_TO DO:_ Wherever the records include pictures, skip them and transcribe all the rest word for word.
(Beginning of RECORDS FOR THIS TASK)
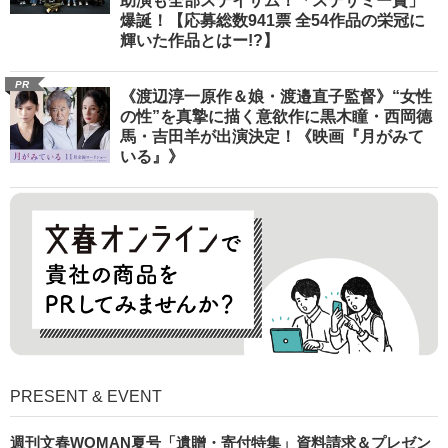
助演も全部ステイサム！「ステサミー賞」
爆誕！【応募総数941票 全54作品の栄冠に
輝いた作品とはー!?】
PR
《渡辺淳一原作＆娘・渡邉直子監督》“女性
の性”を真摯に描く意欲作に黒木瞳・西岡德
馬・吉田羊が出演決定！《映画『月がみて
いる』》
PRESENT & EVENT
週刊文春WOMAN夏号「遺贈・寄付特集」資料請求＆プレゼン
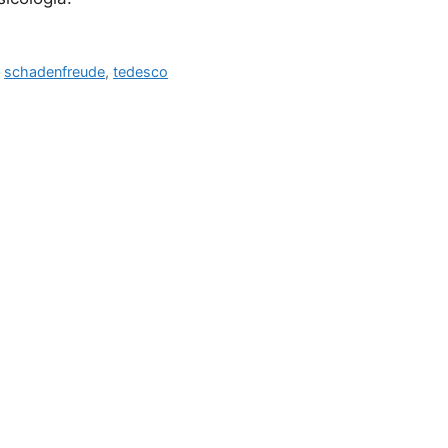
,
schadenfreude
,
tedesco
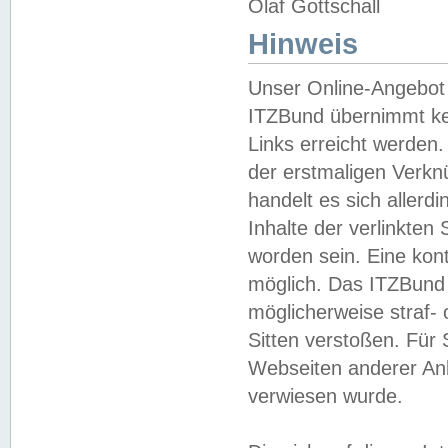
Olaf Gottschall
Hinweis
Unser Online-Angebot 
ITZBund übernimmt kei
Links erreicht werden.
der erstmaligen Verknü
handelt es sich aller
Inhalte der verlinkte
worden sein. Eine kont
möglich. Das ITZBund d
möglicherweise straf- 
Sitten verstoßen. Für
Webseiten anderer Anbi
verwiesen wurde.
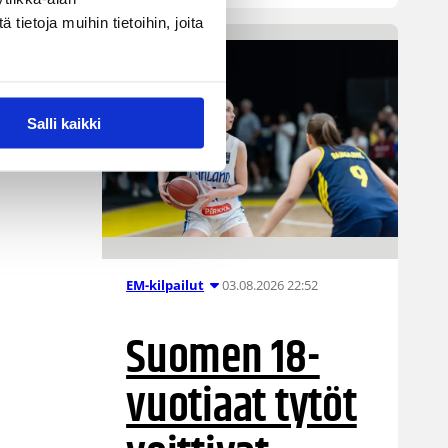
ietoja muihin tietoihin, joita
Salli kaikki
03.08.2026 22:52
EM-kilpailut
Suomen 18-
vuotiaat tytöt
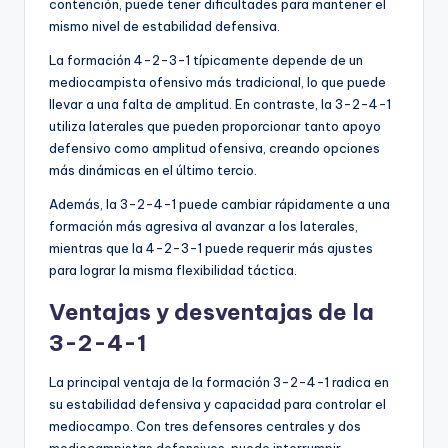
contención, puede tener dificultades para mantener el
mismo nivel de estabilidad defensiva.
La formación 4-2-3-1 típicamente depende de un
mediocampista ofensivo más tradicional, lo que puede
llevar a una falta de amplitud. En contraste, la 3-2-4-1
utiliza laterales que pueden proporcionar tanto apoyo
defensivo como amplitud ofensiva, creando opciones
más dinámicas en el último tercio.
Además, la 3-2-4-1 puede cambiar rápidamente a una
formación más agresiva al avanzar a los laterales,
mientras que la 4-2-3-1 puede requerir más ajustes
para lograr la misma flexibilidad táctica.
Ventajas y desventajas de la
3-2-4-1
La principal ventaja de la formación 3-2-4-1 radica en
su estabilidad defensiva y capacidad para controlar el
mediocampo. Con tres defensores centrales y dos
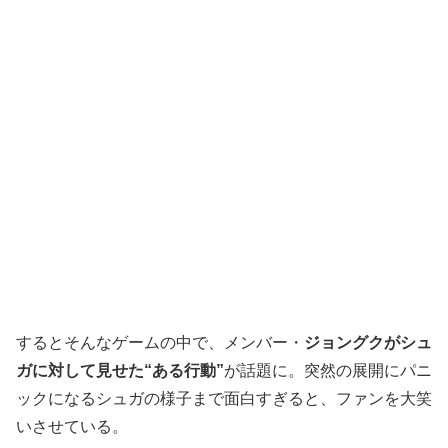
するとそんなゲームの中で、メンバー・
ジョングクがシュ
ガに対して見せた“ある行動”
が話題に。突然の展開にパニ
ックになるシュガの様子まで面白すぎると、ファンを大笑
いさせている。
(End of RECORDS FOR THIS TASK)
_RESULT OF THE EXERCISE:_
助演も全部ステイサム！「ステサミー賞」
爆誕！【応募総数941票 全54作品の栄冠に
輝いた作品とはー!?】
PR
《渡辺淳一原作＆娘・渡邉直子監督》“女性
の性”を真摯に描く意欲作に黒木瞳・西岡德
馬・吉田羊が出演決定！《映画『月がみて
いる』》
PRESENT & EVENT
週刊文春WOMAN夏号「遺贈・寄付特集」資料請求＆プレゼン
,
schadenfreude
,
tedesco
Olaf Gottschall
Hinweis
Unser Online-Angebot 
ITZBund übernimmt kei
Links erreicht werden.
der erstmaligen Verknü
handelt es sich aller
Inhalte der verlinkte
worden sein. Eine kont
möglich. Das ITZBund d
möglicherweise straf- 
Sitten verstoßen. Für
Webseiten anderer Anbi
verwiesen wurde.
ietoja muihin tietoihin, joita
Salli kaikki
03.08.2026 22:52
EM-kilpailut
Suomen 18-
vuotiaat tytöt
contención, puede tener dificultades para mantener el
mismo nivel de estabilidad defensiva.
La formación 4-2-3-1 típicamente depende de un
mediocampista ofensivo más tradicional, lo que puede
llevar a una falta de amplitud. En contraste, la 3-2-4-1
utiliza laterales que pueden proporcionar tanto apoyo
defensivo como amplitud ofensiva, creando opciones
más dinámicas en el último tercio.
Además, la 3-2-4-1 puede cambiar rápidamente a una
formación más agresiva al avanzar a los laterales,
mientras que la 4-2-3-1 puede requerir más ajustes
para lograr la misma flexibilidad táctica.
Ventajas y desventajas de la
3-2-4-1
La principal ventaja de la formación 3-2-4-1 radica en
su estabilidad defensiva y capacidad para controlar el
mediocampo. Con tres defensores centrales y dos
するとそんなゲームの中で、メンバー・
ジョングクがシュ
ガに対して見せた“ある行動”
が話題に。突然の展開にパニ
ックになるシュガの様子まで面白すぎると、ファンを大笑
いさせている。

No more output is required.